Although major stock indices are at or near all-time highs, fear and doubt remain and large pools of investable funds still sit on the sidelines waiting for a price decline.  So far, each price dip has been quickly reversed by those funds seeking a return.  The fact is that in a free market system, capital flows to where it will be best treated in the future.  With investor sentiment high and the economic recovery on a sound footing, common stocks are seen by investors as a preferable choice compared to other investment alternatives.  A deeper sell-off could occur at any time, but long-term investors are advised to stay with high quality companies and add to equity investments during periodic price declines that occur in rising markets.

There has been a definite change in sentiment on the stock market as well as on the pace of economic recovery.  There is widespread optimism among businesses, large and small, and a pro-business administration has helped move markets in anticipation of better times ahead.  Whether we call it “animal spirits” or “irrational exuberance”, as some have, the post-election sentiment change is an example of Adam Smith’s* “invisible hand” that motivates millions of people, acting in their own self-interests, to create positive economic activity and move markets.  (*Author of the 1776 magnum opus – “WEALTH OF NATIONS”)

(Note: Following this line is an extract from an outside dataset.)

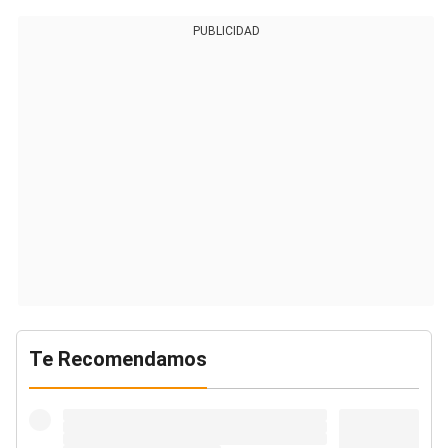
PUBLICIDAD
Te Recomendamos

Since 2001 when China entered the World Trade Organization (WTO), low priced imports from China and rising US deficit masked the displacement of US labor and lost income, while new technologies led to automation further displacing American workers; but not before a populist political turning point in 2016.  Commerce Department Secretary Wilbur Ross told CNBC:  “We have been in a trade war for decades. The only difference is that our troops are finally coming to the rampart,” as he warned about the consequences of doing nothing.  He added: “Our trade deficit overall is about $500 billion a year … that equals the net trade surplus of the rest of the world.”  The President set the tone for the April 7th meeting with Chinese President, Xi Jinping, by tweeting that the US could no longer tolerate massive trade deficits and job losses.  CHART C shows the decline in employee compensation since 2000 vs. the rise in corporate profits, a trend which is now beginning to reverse.

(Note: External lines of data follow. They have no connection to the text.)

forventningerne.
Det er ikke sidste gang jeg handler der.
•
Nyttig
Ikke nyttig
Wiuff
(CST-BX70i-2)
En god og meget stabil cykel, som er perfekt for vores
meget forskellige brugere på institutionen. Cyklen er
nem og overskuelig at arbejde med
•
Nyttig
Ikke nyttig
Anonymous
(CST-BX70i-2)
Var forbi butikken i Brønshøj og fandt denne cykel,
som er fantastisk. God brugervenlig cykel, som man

 The capitalist economic model is too dynamic and adaptable to be accurately predicted, but we believe the 10 year period of deleveraging by households and businesses is ending.  The path of least resistance is a continuation of the economic recovery and the accompanying Long-Term Secular Bull Market. Historically, bull markets have ended when the Fed moves interest rates up to a level that stalls the economic expansion and removes liquidity from the financial system. Financial indicators that would cause the Fed to raise rates too fast or too high are not evident or likely in the near-term because such action would negatively impact the Fed’s objectives of fostering growth and supporting financial markets.  Therefore, our investment policy remains positive, though cautious, and asset allocations are weighted in favor of high quality, large cap, dividend paying stocks with earnings and dividend growth potential and ETFs with similar characteristics.